Blest, who, when scorned, can change his passing heat;
The pleasures of translated bonds are sweet.
I can no other love; nor hence depart;
For Cynthia, first and last, is mistress of my heart.[74]
In an age of great poets many lesser poets are sure to be found. Ovid, in one of his letters,[75] mentions twenty-three poets of the Augustan age, and his list is not exhaustive. Lesser Augustan poets. Little is known of these lesser writers, and few of their works are preserved, even in fragments. Domitius Marsus, who lived from about 54 to about 4 B. C., and belonged to the circle of Mæcenas, wrote a series of epigrams, entitled Cicuta (poisonous hemlock), which enjoyed considerable reputation, some elegies on Melænis, an epic poem on the Amazons, and a treatise De Urbanitate (on refinement of expression). Albinovanus Pedo was also an author of epigrams and an epic poet. One of his epics, the Theseis, narrated the deeds of Theseus, another gave an account of a voyage to the ocean, probably the voyage of Germanicus, in 16 B. C. A fragment of twenty-three lines contains a vivid description of the stranding of some vessels in the night, which shows that the author was a poet of some ability. Of a poem on hunting (Cynegetica) by Grattius, five hundred and forty-one hexameters are preserved, which show little poetic merit. Only a few brief fragments remain of a poem on the Egyptian war of
Augustus, by Rabirius. Cornelius Severus wrote a poem on Roman history (Res Romanæ), and perhaps other epics. The longest extant fragment consists of twenty-five lines on the death of Cicero, and shows rhetorical rather than poetic ability. Ovid’s friends, Ponticus and Macer, and several others, wrote mythological epics. Iambic verses were composed by Bassus, and other poets gained more or less reputation for various kinds of poetry.

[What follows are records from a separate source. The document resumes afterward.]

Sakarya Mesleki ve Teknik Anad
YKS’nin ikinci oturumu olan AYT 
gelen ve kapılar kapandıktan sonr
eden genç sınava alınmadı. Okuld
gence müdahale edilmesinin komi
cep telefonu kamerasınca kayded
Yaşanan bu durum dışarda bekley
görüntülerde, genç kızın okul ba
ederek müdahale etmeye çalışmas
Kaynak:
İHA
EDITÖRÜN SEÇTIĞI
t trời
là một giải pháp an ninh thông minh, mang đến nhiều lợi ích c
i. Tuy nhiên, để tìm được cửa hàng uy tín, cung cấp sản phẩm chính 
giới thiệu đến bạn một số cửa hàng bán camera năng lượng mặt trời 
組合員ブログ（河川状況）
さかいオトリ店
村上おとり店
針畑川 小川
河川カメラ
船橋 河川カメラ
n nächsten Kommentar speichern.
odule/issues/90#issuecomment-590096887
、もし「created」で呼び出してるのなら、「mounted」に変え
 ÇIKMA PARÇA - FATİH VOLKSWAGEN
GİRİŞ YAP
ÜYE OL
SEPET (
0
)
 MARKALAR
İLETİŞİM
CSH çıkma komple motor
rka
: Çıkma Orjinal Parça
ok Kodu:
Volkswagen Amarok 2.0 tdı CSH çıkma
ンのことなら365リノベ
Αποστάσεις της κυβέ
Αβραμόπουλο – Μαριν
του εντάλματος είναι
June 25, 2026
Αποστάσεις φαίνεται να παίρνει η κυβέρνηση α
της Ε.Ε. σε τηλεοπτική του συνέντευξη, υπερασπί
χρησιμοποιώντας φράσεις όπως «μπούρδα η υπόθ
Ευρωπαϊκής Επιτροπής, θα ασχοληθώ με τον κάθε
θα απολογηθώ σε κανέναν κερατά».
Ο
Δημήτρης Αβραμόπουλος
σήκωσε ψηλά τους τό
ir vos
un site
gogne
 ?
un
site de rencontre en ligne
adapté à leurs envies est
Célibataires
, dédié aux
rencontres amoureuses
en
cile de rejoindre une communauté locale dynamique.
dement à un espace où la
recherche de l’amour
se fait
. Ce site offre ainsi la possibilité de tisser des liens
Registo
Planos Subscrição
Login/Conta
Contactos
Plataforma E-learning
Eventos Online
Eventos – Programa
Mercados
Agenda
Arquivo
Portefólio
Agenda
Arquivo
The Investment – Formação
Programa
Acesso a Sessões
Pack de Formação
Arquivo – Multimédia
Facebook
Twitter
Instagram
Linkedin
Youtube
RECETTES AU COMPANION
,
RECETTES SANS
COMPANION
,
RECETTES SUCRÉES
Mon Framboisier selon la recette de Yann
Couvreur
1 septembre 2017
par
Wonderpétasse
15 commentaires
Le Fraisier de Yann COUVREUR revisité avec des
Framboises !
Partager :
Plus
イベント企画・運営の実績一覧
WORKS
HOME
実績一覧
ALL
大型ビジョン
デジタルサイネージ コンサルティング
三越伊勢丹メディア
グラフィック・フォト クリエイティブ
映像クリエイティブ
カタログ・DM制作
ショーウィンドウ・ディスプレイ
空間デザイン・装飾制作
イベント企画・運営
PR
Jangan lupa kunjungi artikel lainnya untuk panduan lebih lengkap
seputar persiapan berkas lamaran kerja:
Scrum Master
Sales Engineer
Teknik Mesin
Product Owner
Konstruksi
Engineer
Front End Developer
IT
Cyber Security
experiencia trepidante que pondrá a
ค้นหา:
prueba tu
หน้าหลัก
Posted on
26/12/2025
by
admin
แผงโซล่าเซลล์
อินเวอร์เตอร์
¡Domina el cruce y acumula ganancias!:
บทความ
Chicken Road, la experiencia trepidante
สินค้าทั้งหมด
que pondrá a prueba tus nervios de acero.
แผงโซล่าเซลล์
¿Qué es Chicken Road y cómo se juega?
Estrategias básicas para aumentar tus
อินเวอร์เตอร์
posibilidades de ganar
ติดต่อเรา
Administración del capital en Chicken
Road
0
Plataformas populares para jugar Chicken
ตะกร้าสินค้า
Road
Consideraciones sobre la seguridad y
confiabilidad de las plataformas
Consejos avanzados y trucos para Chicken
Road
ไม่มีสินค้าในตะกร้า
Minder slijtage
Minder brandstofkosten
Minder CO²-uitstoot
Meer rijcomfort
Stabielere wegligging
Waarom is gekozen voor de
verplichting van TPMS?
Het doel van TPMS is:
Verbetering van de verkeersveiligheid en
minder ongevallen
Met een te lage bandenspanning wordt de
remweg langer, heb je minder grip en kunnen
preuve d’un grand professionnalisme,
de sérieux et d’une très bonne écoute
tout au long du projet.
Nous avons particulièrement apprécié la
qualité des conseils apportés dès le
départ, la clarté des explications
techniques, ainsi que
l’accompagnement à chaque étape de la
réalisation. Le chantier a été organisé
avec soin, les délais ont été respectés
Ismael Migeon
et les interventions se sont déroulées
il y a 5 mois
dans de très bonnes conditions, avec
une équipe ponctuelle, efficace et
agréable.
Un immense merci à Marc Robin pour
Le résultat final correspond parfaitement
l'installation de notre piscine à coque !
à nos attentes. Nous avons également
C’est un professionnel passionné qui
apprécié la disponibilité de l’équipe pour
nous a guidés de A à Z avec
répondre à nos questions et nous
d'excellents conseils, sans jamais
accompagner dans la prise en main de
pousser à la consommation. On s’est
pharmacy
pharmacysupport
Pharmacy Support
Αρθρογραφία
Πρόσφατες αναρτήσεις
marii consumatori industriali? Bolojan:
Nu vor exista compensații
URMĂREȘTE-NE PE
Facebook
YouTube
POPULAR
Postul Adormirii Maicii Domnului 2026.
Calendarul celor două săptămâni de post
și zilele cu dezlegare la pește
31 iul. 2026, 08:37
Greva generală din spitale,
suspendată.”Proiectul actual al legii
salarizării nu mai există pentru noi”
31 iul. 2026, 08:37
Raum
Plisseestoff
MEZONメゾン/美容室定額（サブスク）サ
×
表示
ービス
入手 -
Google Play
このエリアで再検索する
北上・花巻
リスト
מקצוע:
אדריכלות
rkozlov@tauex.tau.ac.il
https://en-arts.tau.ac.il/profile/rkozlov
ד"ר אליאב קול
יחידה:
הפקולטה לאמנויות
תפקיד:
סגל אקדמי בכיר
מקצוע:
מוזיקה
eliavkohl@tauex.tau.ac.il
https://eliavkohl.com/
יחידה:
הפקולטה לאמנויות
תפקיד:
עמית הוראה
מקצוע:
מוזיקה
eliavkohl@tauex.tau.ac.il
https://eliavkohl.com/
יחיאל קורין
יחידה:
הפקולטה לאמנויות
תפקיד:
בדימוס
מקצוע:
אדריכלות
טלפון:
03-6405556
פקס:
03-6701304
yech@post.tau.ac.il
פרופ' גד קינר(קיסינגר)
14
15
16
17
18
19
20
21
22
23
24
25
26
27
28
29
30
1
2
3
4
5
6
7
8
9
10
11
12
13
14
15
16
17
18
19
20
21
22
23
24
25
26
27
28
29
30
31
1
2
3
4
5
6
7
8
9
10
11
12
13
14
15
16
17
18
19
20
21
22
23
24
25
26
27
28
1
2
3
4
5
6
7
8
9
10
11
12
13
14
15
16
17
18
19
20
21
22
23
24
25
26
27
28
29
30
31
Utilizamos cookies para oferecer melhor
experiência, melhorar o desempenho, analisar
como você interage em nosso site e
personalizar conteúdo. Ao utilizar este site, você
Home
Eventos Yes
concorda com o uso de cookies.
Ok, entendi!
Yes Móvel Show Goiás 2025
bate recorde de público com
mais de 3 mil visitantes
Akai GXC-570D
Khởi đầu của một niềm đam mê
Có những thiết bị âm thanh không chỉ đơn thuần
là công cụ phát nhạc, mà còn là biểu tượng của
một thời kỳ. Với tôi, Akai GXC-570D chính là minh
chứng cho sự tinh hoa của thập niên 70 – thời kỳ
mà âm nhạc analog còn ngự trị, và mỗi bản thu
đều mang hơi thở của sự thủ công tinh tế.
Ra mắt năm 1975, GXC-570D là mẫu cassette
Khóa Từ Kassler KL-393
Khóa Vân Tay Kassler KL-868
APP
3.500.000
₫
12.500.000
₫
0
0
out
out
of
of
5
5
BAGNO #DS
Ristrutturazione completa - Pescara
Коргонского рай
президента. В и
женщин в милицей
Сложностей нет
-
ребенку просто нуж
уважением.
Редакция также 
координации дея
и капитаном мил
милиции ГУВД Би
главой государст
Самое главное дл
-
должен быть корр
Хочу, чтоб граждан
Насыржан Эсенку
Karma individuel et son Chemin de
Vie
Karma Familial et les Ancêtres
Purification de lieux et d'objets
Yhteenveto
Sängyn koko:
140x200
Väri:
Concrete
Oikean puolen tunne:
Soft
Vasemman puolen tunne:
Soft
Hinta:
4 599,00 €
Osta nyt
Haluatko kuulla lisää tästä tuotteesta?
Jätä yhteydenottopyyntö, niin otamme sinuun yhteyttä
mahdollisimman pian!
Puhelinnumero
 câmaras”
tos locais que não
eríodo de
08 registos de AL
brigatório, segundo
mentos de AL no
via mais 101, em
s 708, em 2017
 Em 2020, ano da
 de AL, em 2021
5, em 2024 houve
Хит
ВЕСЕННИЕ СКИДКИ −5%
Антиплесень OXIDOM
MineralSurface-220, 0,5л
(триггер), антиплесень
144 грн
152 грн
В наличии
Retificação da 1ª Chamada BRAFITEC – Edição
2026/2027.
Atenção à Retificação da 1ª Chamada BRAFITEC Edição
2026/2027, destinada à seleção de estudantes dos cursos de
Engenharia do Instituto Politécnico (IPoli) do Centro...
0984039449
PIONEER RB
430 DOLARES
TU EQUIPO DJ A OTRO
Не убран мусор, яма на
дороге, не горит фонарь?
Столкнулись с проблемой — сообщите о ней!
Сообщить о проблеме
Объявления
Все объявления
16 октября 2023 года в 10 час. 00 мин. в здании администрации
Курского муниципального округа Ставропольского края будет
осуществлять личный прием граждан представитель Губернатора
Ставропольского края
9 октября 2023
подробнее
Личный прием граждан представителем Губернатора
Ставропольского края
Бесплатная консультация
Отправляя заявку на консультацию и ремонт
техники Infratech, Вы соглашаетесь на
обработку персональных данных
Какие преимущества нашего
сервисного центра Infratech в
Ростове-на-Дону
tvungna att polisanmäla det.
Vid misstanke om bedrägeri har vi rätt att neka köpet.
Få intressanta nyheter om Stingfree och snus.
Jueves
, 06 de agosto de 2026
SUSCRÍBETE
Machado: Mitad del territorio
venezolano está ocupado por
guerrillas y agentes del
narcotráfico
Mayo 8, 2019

Gaius Melissus, a freedman of Augustus, from Spoletum, was by profession a librarian. The Fabula Trabeata. He was the originator of the fabula trabeata, named from the trabea, the distinctive costume of the equestrian rank. This was a national comedy, differing from the fabula togata of Titinius and Atta (see page [29]) in the rank of the persons represented, for the fabula togata had chosen its characters from the lower classes, while the fabula trabeata was a comedy of high life. Its popularity was brief, and it disappeared, leaving hardly a trace of its existence. Melissus also made a collection of humorous tales (Ineptiæ) in one hundred and fifty books, and appears to have been the author of some learned treatises.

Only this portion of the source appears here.